LL on kids (the parenting thereof..)

Guilt, in a word. Whether to have them at all (in my case this was always a resounding YES), and then when you do have them, how best to go about raising them and sending them out into the world as well mannered, kind, enthusiastic and adventurous individuals.

I have 3 offspring –  in 2 ‘batches’…I shall explain.

My eldest came into our lives in my late twenties  – I was a very young mum by today’s standards I suppose, but to my mind, just about perfect timing and perfect child. She stayed this way for most of her childhood (bar the odd tantrum, legs flailing on the floor of Sainsbury’s was one memorable occasion), and has now turned out into the most amazing young adult I know.

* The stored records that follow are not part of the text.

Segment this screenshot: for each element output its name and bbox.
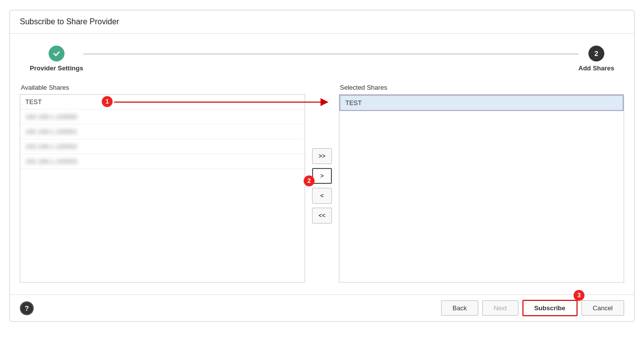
available-shares-list: TEST 192.168.1.100000 192.168.1.100001 1… [20, 94, 305, 283]
annotation-3: 3 [574, 290, 584, 301]
dialog-title: Subscribe to Share Provider [20, 17, 119, 26]
remove-selected-button[interactable]: < [312, 188, 332, 204]
step-connector [83, 54, 579, 55]
remove-all-button[interactable]: << [312, 208, 332, 224]
list-item[interactable]: 192.168.1.100000 [20, 110, 305, 124]
dialog-footer: ? 3 Back Next Subscribe Cancel [10, 294, 634, 321]
dialog-body: 1 2 Available Shares TEST 192.168.1.1000… [10, 80, 634, 290]
cancel-button[interactable]: Cancel [581, 300, 624, 316]
dialog-header: Subscribe to Share Provider [10, 10, 634, 34]
subscribe-dialog: Subscribe to Share Provider Provider Set… [9, 10, 635, 322]
list-item[interactable]: 192.168.1.100003 [20, 154, 305, 169]
step-1: Provider Settings [30, 46, 83, 72]
list-item[interactable]: 192.168.1.100002 [20, 139, 305, 154]
list-item[interactable]: 192.168.1.100001 [20, 124, 305, 139]
back-button[interactable]: Back [441, 300, 478, 316]
annotation-1: 1 [102, 96, 113, 107]
next-button[interactable]: Next [482, 300, 518, 316]
stepper: Provider Settings 2 Add Shares [10, 34, 634, 80]
footer-left: ? [20, 301, 34, 315]
step-2: 2 Add Shares [579, 46, 614, 72]
shares-wrapper: 1 2 Available Shares TEST 192.168.1.1000… [20, 84, 624, 283]
add-selected-button[interactable]: > [312, 168, 332, 184]
add-all-button[interactable]: >> [312, 148, 332, 164]
step-1-circle [49, 46, 64, 61]
list-item[interactable]: TEST [20, 95, 305, 110]
help-button[interactable]: ? [20, 301, 34, 315]
available-shares-panel: Available Shares TEST 192.168.1.100000 1… [20, 84, 305, 283]
available-shares-label: Available Shares [20, 84, 305, 91]
selected-shares-panel: Selected Shares TEST [339, 84, 624, 283]
selected-shares-list: TEST [339, 94, 624, 283]
selected-list-item[interactable]: TEST [339, 95, 624, 111]
step-2-circle: 2 [588, 46, 604, 61]
annotation-2: 2 [304, 175, 315, 186]
check-icon [53, 50, 61, 57]
footer-right: 3 Back Next Subscribe Cancel [441, 300, 624, 316]
step-1-label: Provider Settings [30, 64, 83, 72]
selected-shares-label: Selected Shares [339, 84, 624, 91]
step-2-label: Add Shares [579, 64, 614, 72]
subscribe-button[interactable]: Subscribe [522, 300, 578, 316]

Well I am biased, but what do you expect.

My second ‘batch’ came in the form of twins – a total shock to the system, especially as an 8 year gap meant the nappy days were kind of long forgotten. Twins gives you a perspective and a level of organisation in your life that is good enough to add to any CV under ‘key skills’. The perspective in terms of, wow, how easy just one baby was, to organisation, in terms of trying to just get out of the door before the shops close / day turns once again to night. Being a new mum to twins in my mid 30’s also gave me a level of reasoning where anyone with triplets was considered to be super human.

It has always fascinated me how kids are the product of both nature and nurture. We work hard at the nurture so we can make the best of their nature. How much of each produces the outcome of your efforts, remains the subject of much scientific research.

However, there is no manual, and there are many ways a modern parent can be derailed into feelings of guilt or inadequacy.

Social media is a great breeding ground for this one – how many times do we look at others’ profiles, posts and pictures and feel guilty that X has spent the weekend doing ground-breaking craft projects / scaling mountains / baking, baking and more baking with the kids, all fuelled by nutritious wholesome home-made dinners whilst dressed in Cath Kidston or Joules clothing.

Then, on top of all of that, supervising the execution of all homework on time, (plus extra work), and sending them to school on a Monday morning with clean, ironed uniform and a packed lunch Jamie Oliver would be proud of, whilst we have been festering under a mountain of chores, catching up on sleep and battling with a feeling of mass guilt about all of the above.

I know I’m not alone in this one but when you send your child to school with a shop bought fancy dress outfit for World Book Day for the umpteenth time instead of lovingly crafting one by candlelight in the wee small hours, you do tend to feel a little bit shabby perhaps. The ‘Unmumsymum’ got there first however, and all we can do is cheer her on and smile knowingly.

But enough of this competitive parenting nonsense, what really matters most is having happy, well adjusted kids. and on that front I reckon I’m doing just fine.